● **Exercise prompt**: Nothing but the lines from the one containing "คลิก ลงโฆษณากับเรา" through the one containing "действителен для периода", both included, should be given again, each exactly as written below.
=======
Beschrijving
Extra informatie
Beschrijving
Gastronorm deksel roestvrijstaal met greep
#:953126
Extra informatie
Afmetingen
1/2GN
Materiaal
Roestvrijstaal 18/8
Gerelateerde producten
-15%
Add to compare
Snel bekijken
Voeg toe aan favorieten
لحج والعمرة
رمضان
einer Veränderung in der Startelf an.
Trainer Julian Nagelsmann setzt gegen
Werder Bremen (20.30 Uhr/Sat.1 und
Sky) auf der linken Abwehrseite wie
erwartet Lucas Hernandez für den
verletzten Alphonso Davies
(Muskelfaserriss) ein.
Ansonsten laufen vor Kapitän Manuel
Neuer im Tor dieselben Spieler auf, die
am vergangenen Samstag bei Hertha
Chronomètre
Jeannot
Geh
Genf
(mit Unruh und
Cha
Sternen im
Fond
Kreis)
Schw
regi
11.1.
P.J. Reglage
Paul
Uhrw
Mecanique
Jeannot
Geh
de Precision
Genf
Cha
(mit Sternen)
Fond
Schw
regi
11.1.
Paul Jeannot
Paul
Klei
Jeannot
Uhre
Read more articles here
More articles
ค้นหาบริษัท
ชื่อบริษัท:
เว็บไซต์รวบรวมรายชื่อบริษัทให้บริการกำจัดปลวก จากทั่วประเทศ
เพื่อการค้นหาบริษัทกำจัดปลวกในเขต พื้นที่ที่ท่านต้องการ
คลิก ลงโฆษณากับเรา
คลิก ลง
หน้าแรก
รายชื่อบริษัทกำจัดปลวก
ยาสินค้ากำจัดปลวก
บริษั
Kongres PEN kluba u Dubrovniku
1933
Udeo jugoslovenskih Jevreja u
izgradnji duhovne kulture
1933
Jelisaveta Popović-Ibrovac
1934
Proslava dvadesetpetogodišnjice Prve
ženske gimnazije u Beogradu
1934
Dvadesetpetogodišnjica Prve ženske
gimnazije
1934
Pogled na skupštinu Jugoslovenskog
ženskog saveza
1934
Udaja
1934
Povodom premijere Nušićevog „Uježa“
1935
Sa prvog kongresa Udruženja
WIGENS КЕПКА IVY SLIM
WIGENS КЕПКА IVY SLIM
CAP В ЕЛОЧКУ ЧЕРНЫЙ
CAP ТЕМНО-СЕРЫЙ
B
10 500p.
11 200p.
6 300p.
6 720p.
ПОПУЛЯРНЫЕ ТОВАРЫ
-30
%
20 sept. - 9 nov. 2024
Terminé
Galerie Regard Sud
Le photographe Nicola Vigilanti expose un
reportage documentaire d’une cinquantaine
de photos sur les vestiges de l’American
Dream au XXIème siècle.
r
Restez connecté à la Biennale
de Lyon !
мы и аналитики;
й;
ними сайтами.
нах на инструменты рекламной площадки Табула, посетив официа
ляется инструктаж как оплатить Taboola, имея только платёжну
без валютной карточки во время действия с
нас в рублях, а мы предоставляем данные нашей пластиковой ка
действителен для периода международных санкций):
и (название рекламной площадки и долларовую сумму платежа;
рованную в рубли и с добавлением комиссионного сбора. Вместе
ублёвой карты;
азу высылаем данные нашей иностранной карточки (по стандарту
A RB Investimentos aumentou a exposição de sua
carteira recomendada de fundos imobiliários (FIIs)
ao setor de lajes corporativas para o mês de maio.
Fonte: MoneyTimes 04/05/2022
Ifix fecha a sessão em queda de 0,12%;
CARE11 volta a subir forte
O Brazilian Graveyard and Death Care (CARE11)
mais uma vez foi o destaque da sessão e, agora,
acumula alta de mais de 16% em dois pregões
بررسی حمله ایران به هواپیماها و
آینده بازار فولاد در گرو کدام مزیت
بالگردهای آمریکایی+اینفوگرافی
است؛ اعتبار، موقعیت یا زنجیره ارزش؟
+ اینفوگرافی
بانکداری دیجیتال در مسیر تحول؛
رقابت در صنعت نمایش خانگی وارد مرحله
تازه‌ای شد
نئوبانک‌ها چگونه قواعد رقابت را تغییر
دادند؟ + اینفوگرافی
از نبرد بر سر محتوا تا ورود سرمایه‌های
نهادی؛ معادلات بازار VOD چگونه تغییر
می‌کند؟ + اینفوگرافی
=======
● **Exercise response**:
คลิก ลงโฆษณากับเรา
คลิก ลง
หน้าแรก
รายชื่อบริษัทกำจัดปลวก
ยาสินค้ากำจัดปลวก
บริษั
Kongres PEN kluba u Dubrovniku
1933
Udeo jugoslovenskih Jevreja u
izgradnji duhovne kulture
1933
Jelisaveta Popović-Ibrovac
1934
Proslava dvadesetpetogodišnjice Prve
ženske gimnazije u Beogradu
1934
Dvadesetpetogodišnjica Prve ženske
gimnazije
1934
Pogled na skupštinu Jugoslovenskog
ženskog saveza
1934
Udaja
1934
Povodom premijere Nušićevog „Uježa“
1935
Sa prvog kongresa Udruženja
WIGENS КЕПКА IVY SLIM
WIGENS КЕПКА IVY SLIM
CAP В ЕЛОЧКУ ЧЕРНЫЙ
CAP ТЕМНО-СЕРЫЙ
B
10 500p.
11 200p.
6 300p.
6 720p.
ПОПУЛЯРНЫЕ ТОВАРЫ
-30
%
20 sept. - 9 nov. 2024
Terminé
Galerie Regard Sud
Le photographe Nicola Vigilanti expose un
reportage documentaire d’une cinquantaine
de photos sur les vestiges de l’American
Dream au XXIème siècle.
r
Restez connecté à la Biennale
de Lyon !
мы и аналитики;
й;
ними сайтами.
нах на инструменты рекламной площадки Табула, посетив официа
ляется инструктаж как оплатить Taboola, имея только платёжну
без валютной карточки во время действия с
нас в рублях, а мы предоставляем данные нашей пластиковой ка
действителен для периода международных санкций):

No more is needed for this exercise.